___ Study material
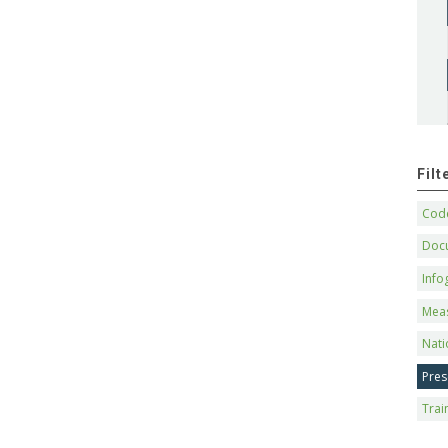
Fil
Code
Doc
Info
Mea
Nati
Pres
Trai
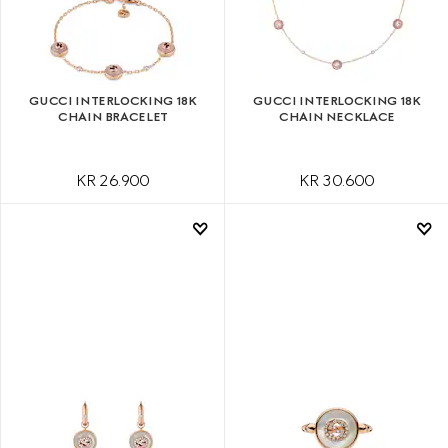
GUCCI INTERLOCKING 18K
GUCCI INTERLOCKING 18K
CHAIN BRACELET
CHAIN NECKLACE
KR 26.900
KR 30.600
______
# Work request
Your job is to transcribe the entries above exactly; skip the pictures.

# Exercise result
Fil
Code
Doc
Info
Mea
Nati
Pres
Trai
GUCCI INTERLOCKING 18K
GUCCI INTERLOCKING 18K
CHAIN BRACELET
CHAIN NECKLACE
KR 26.900
KR 30.600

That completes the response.